Nao Vah à Pizzaria Luana

Nao Vah à Pizzaria Luana, Zona Oeste de São Paulo. Ou melhor, não peça.
Nem sei se tem a opção de comer no salão, eu sempre pedi só no delivery e há pouco tempo fiz o último pedido.
O panfleto deixado na porta de casa é bem claro em dizer que não cobra taxa de entrega. Mas eles cobram e não avisam.
Questionados sobre a cobrança eles simplesmente dizem que o panfleto está desatualizado e que estão esperando o panfleto atual terminar para imprimir outro e distribuir. Opa, mas se o panfleto atual está por aí com a informação que não cobram a taxa, eles não deveriam cobrar, certo? Seria o correto, mas como todo estabelecimento que não está nem aí para o consumidor eles cobram sim! E com um atendimento mais mau humorado que já tive nos últimos tempos.
Mas já dizia o profeta, "há 'males' que vem para bem". Descobri outra pizzaria delivery, mais perto, mais atenciosa e com a pizza mais caprichada.

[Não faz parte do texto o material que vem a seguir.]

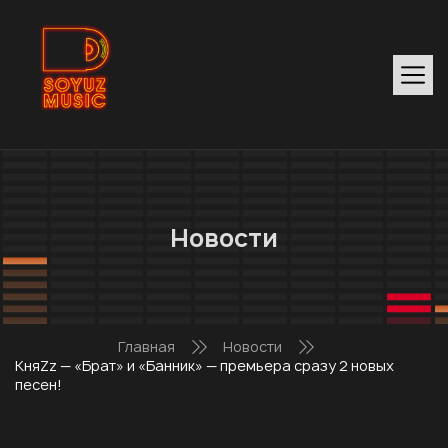
Новости
Главная
Новости
КняZz — «Брат» и «Банник» — премьера сразу 2 новых
песен!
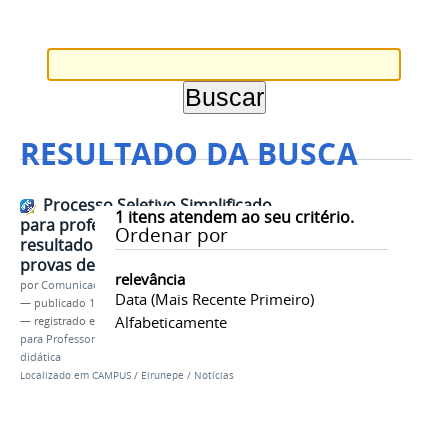
RESULTADO DA BUSCA
Processo Seletivo Simplificado
1
itens atendem ao seu critério.
para professor substituto:
Ordenar por
resultado do sorteio para as
provas de desempenho didático
relevância
por
Comunicação-Eirunepé
Data (mais Recente Primeiro)
—
publicado
17/06/2016
Alfabeticamente
— registrado em:
Processo Seletivo Simplificado
para Professor Substituto
,
Sorteio para prova
didática
Localizado em
CAMPUS
/
Eirunepe
/
Notícias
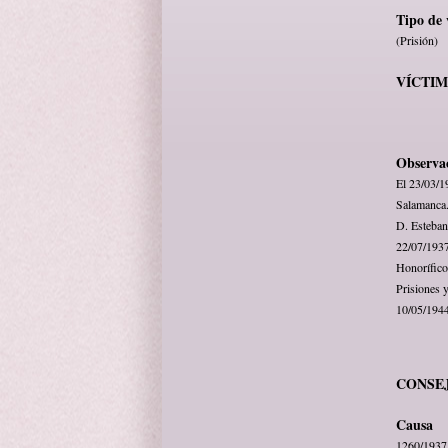
Tipo de 
(Prisión)
VÍCTI
Observa
El 23/03/1
Salamanca.
D. Esteban 
22/07/1937
Honorífico
Prisiones 
10/05/1944
CONSE
Causa
1260/1937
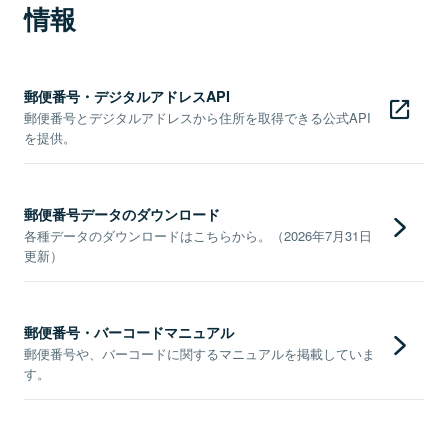
情報
郵便番号・デジタルアドレスAPI
郵便番号とデジタルアドレスから住所を取得できる公式API
を提供。
郵便番号データのダウンロード
各種データのダウンロードはこちらから。（2026年7月31日
更新）
郵便番号・バーコードマニュアル
郵便番号や、バーコードに関するマニュアルを掲載していま
す。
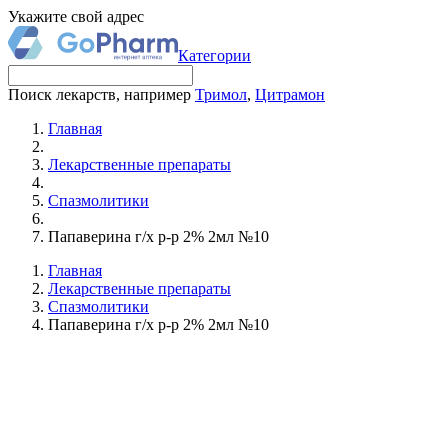
Укажите свой адрес
Категории
Поиск лекарств, например
Тримол
,
Цитрамон
Главная
Лекарственные препараты
Спазмолитики
Папаверина г/х р-р 2% 2мл №10
Главная
Лекарственные препараты
Спазмолитики
Папаверина г/х р-р 2% 2мл №10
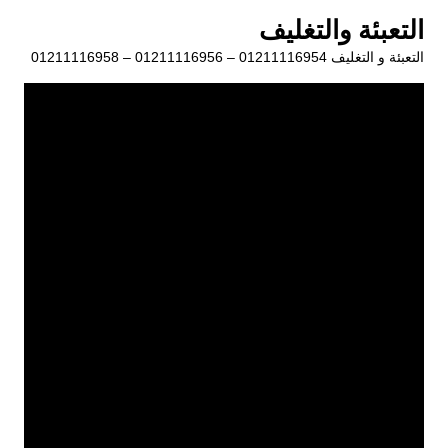
لتجاوز
التعبئة والتغليف
لى
التعبئة و التغليف 01211116954 – 01211116956 – 01211116958
لمحتوى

sexta-feira, 2 de março de 2012

Nao vah ao Sukiya da Rua Augusta

Lucro a todo custo. Pra quem tem entende um pouquinho do mundo capitalista entenderá porque o dono do Sukiya da Augusta só pensa em lucro. A todo custo.
Isso significa ter apenas duas atendentes na loja inteira. Elas se dividem em atender o caixa, limpar as mesas e tirar os pedidos, além de várias outras tarefas que devam ter num restaurante que eu nem imagino.
Quando fui, esperei 20 minutos na fila, mais uns 10 para o pedido chegar, ainda assim sem as batatas fritas.
Não tinha mesas livres o suficiente para eu mais 6 pessoas, então fui obrigado a ajudar as funcionárias a tirar as mesas.
Na mesma ocasião, um andarilho entrou na loja e começou a pedir esmola. Até aí, tudo mais ou menos normal considerando estar na Augusta, mas o que não cabe é o andarilho meter a mão no prato de um cliente (que não fui eu), sair correndo e não ter a retratação das funcionárias que, além de tudo, tem de fazer as vezes de "segurança" da loja.
Nao Vah ao Sukuya da R. Augusta.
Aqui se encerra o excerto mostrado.